Art is becoming an increasingly attractive option for investors. TIM LLOYD looks at what is driving the trend.
UNTIL recently, Austrian artist Gustav Klimt's auction record had been $38 million for a brilliant orchard scene, Landhaus am Attersee, sold in November, 2003.
Then, last week, billionaire cosmetics magnate Ronald S. Lauder forked out $183 million for one of the two luscious portraits in gold and oil of Adele Bloch-Bauer, pictured above.
Even for the international art market, that is a steep increase in price. It is the most paid for a painting, by anyone.
It outsold the world record price, for a Picasso in 2004, by almost $50 million.
It has focused attention on the huge profits being reaped from art investment, not just in New York, but around the world.
In the same week, buyers paid a world record price for tribal art, more than $10 million for a Gabonese mask - four times its pre-sale estimate and twice the price of any previous tribal artwork.
Klimt's century-old Adele Bloch-Bauer painting is a defining portrait familiar to all art lovers. It has been in print as a poster for decades.

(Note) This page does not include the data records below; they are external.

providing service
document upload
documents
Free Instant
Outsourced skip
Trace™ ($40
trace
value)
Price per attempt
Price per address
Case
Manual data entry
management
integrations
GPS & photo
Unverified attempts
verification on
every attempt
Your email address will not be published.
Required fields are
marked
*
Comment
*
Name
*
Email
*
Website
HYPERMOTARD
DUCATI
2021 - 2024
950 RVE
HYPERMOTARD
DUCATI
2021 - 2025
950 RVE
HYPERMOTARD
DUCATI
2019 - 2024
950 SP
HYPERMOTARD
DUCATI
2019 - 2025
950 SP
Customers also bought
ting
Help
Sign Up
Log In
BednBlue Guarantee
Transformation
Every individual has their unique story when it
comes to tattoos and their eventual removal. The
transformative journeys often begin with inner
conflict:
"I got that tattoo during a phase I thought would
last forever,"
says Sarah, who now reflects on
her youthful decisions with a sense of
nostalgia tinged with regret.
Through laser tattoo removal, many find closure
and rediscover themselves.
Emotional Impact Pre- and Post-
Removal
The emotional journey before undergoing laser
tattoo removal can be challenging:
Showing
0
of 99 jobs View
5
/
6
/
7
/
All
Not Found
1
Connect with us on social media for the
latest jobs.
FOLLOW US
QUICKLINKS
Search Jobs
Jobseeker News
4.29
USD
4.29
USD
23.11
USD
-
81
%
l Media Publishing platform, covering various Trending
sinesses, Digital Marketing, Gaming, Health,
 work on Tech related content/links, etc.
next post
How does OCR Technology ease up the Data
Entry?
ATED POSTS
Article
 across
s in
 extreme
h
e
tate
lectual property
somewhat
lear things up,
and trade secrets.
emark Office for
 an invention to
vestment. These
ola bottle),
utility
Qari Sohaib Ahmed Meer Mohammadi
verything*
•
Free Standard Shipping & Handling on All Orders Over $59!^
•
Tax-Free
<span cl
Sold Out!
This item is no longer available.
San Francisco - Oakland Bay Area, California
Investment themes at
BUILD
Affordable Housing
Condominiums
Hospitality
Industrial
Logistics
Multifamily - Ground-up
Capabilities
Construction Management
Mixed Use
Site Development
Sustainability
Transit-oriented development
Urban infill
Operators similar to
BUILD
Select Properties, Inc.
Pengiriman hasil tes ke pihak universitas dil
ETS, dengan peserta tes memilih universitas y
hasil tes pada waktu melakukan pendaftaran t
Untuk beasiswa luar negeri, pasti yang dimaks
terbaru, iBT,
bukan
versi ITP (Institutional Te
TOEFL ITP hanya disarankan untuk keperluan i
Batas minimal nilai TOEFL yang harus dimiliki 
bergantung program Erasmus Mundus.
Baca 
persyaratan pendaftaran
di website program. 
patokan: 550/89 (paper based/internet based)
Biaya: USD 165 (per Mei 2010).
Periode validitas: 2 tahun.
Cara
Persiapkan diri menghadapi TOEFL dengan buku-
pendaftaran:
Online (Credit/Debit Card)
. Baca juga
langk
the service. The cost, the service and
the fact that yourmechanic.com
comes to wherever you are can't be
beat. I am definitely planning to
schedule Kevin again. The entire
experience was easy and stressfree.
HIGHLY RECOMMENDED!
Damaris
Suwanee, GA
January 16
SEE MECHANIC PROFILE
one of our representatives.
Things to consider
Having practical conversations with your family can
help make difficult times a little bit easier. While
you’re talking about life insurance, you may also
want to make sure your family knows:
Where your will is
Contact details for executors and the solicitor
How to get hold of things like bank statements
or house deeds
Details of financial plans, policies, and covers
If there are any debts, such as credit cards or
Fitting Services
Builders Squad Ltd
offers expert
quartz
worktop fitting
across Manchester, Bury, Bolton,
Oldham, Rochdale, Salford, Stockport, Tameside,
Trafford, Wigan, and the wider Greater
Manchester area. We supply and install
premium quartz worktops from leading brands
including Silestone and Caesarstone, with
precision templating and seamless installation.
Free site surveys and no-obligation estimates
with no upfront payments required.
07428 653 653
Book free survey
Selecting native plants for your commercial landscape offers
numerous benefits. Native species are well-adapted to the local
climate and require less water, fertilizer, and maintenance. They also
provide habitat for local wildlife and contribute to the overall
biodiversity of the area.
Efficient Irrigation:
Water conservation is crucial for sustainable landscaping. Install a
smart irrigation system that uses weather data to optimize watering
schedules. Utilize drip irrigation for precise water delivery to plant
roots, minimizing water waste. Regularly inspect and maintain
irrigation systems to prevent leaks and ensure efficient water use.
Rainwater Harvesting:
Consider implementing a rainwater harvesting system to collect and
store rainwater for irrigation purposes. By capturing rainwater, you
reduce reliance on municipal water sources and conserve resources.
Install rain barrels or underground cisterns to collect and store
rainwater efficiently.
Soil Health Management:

The painting also was mired in controversy; the subject of a long legal battle since it was seized from industrialist Ferdinand Bloch-Bauer after he fled Vienna and the Nazis in 1938. The Austrians felt they had legal right to the painting and four other Klimts owned by the family. They only gave them back recently following a protracted legal battle fought by Ferdinand's New York descendants.
Art dealers seem to think Lauder got a bargain. The world art market has been on the up for a decade or more, since the stuffing was knocked out of it by the early 1990s recession.
While owning art does not pay annual dividends, it does give owners much joy - and financial rewards.
They can enjoy the artwork itself and count on the value of key works increasing in the long term.
Ron Radford, the former director of the Art Gallery of South Australia, and now director of the National Gallery of Australia in Canberra, long argued art outperformed conventional investments.
He said art bequests, where money is put in escrow to accumulate dividends and profits, could be a waste of money - it often was more profitable to buy the work today and watch it appreciate in value. His case in point was the Elder Bequest, which funded some of the AGSA's most important acquisitions, including its most popular painting, Tom Roberts' A Breakaway!
The gallery does not put prices on paintings but, as one of Australia's iconic works, A Breakaway! could be expected to bring millions of dollars on the market.
In 1899, the Gallery's honorary curator, Harry Gill, knocked down Roberts from pound stg. 300 to pound stg. 150, around $300, for the painting.
In 2000, Radford closed the Elder Bequest, spending the capital on two local artworks.
``Inflation had long since caught up with this once-valuable fund which, since the early 1950s, had not been a major source of acquisition income,'' he wrote in an article on the bequest.
Alan Young, the joint managing director of Adelaide stockbrokers Baker Young necessarily has mixed views on art investment. It is attractive and, chosen carefully, can appreciate well. It also needs much more investor care, he says.
He is an art investor and says his collecting, which started with his hometown hero Pro Hart in Broken Hill, has paid off. ``I have been collecting all my life,'' he says. ``It's just got more expensive as I grow older.''
Pro Hart was joined by top Australian artists, John Olsen, Charles Blackman, Brett Whiteley and the Boyds in Young's collection. ``You know you can't eat it but it's good for the soul and, I think, it's done well and those works have appreciated,'' Young says. He says those who invest in great art can reap staggering rewards. ``The trick is, what is great art?''
``Whereas we know if you select from the top 20 companies listed on the stock exchange, you don't have to be a connoisseur of the stock to understand they will do pretty bloody well,'' he says.
``The trouble with art is that there is a lot of work that is not great.''
Mr Young also points out other tripping points: You can't sell 10 per cent of an artwork when you are short of money. Art is very hard to sell whenever there is a cyclical downturn. You have to store and care for the work. You have to keep intact the artwork's provenance, the paperwork that proves that it is the genuine work.
``You have to have a whole gallery to do that,'' he says. He says the Gustav Klimt painting is a case in point. Because it had been in a major European art gallery for 50 years, its provenance and reputation was beyond reproach, vastly increasing its value.
TOP Adelaide art dealer, Sam Hill-Smith, says Australia, like the rest of the world, is seeing a buoyant art market. He recently was at auction in Melbourne to see a record almost $2 million paid for a Fred Williams, only shortly after a John Brack had sold for the highest price for an Australian painting, at $3.17 million.
``I can only assume that the last decade has produced an incredible amount of wealth for a select group of people,'' he says.
FOOTNOTE: The Art Gallery of SA owns a drawing of a nude by Gustav Klimt and assistant curator of works of European works, Jane Messenger, says the work will go on display in a week's time in response to the interest in Klimt. The drawing was bought in 1967. Was it a good investment? ``Yes'' says Messenger.